A few minutes later, the young man had bathed my bleeding ears and tail, and had rubbed something on them that was cool and pleasant, and had bandaged them firmly with strips of cotton. I felt much better and was able to look about me,
I was in a small stable, that was evidently not used for a stable, but more for a play-room. There were various kinds of toys scattered about and a swing and bar, such as boys love to twist about on, in two different corners. In a box against the wall was a guinea pig, looking at me in an interested way. This guinea pig's name was Jeff, and he and I became good friends. A long-haired French rabbit was hopping about, and a tame white rat was perched on the shoulder of one of the boys, and kept his foothold there, no matter how suddenly the boy moved. There were so many boys, and the stable was so small, that I suppose he was afraid he would get stepped on if he went on the floor. He stared hard at me with his little, red eyes, and never even glanced at a queer-looking, gray cat that was watching me, too, from her bed in the back of the vacant horse stall. Out in the sunny yard, some pigeons were pecking at grain, and a spaniel lay asleep in a corner.
I had never seen anything like this before, and my wonder at it almost drove the pain away. Mother and I always chased rats and birds, and once we killed a kitten. While I was puzzling over it, one of the boys cried out, "Here is Laura!"

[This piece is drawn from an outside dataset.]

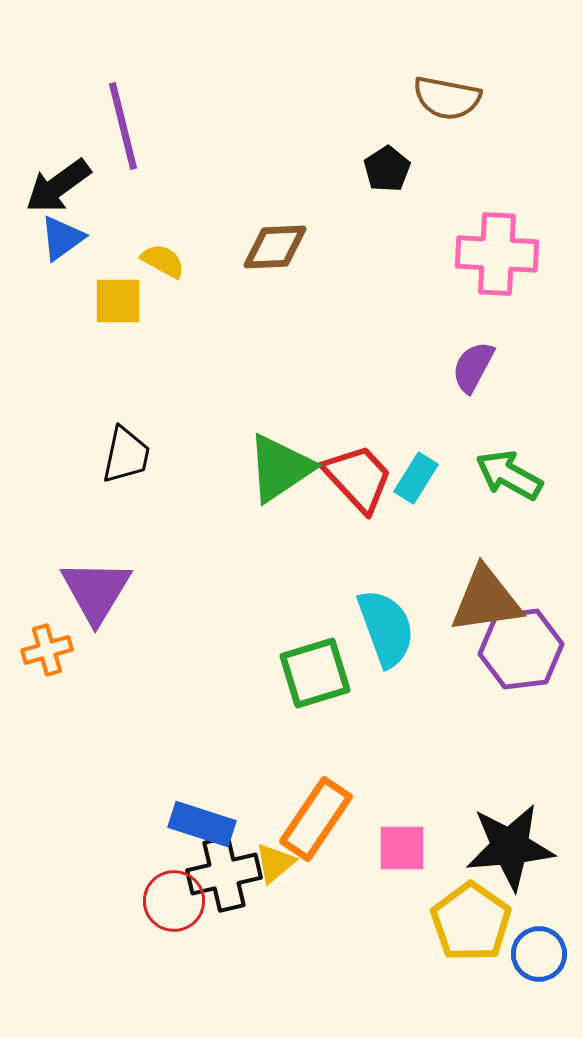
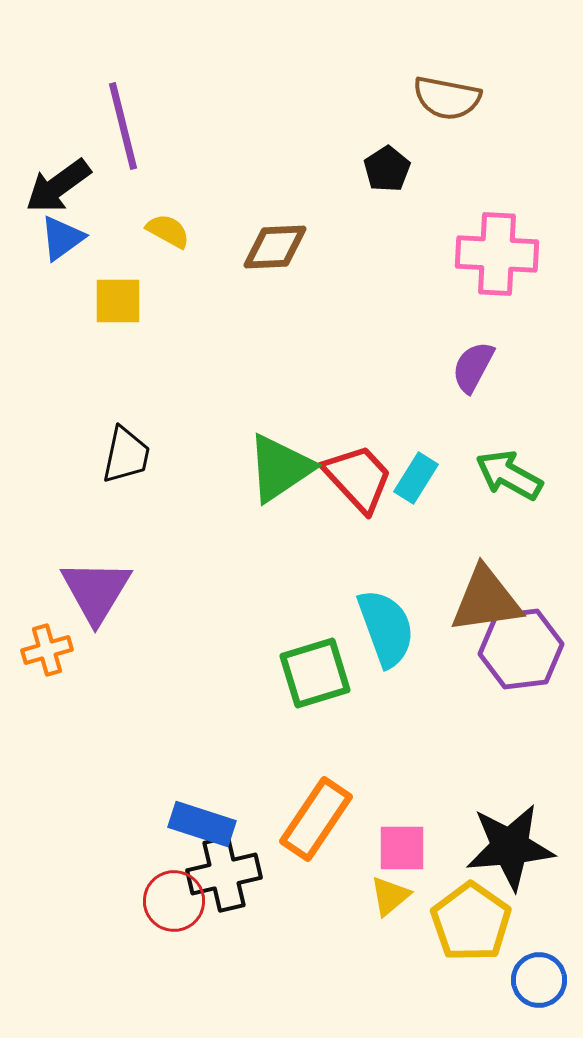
yellow semicircle: moved 5 px right, 30 px up
yellow triangle: moved 115 px right, 33 px down
blue circle: moved 26 px down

"Take that rag out of the way," said Mr. Harry, kicking aside the old apron I had been wrapped in, and that was stained with my blood. One of the boys stuffed it into a barrel, and then they all looked toward the house.
A young girl, holding up one hand to shade her eyes from the sun, was coming up the walk that led from the house to the stable. I thought then that I never had seen such a beautiful girl, and I think so still. She was tall and slender, and had lovely brown eyes and brown hair, and a sweet smile, and just to look at her was enough to make one love her. I stood in the stable door, staring at her with all my might.
"Why, what a funny dog," she said, and stopped short to looked at me. Up to this, I had not thought what a queer-looking sight I must be. Now I twisted round my head, saw the white bandage on my tail, and knowing I was not a fit spectacle for a pretty young lady like that, I slunk into a corner.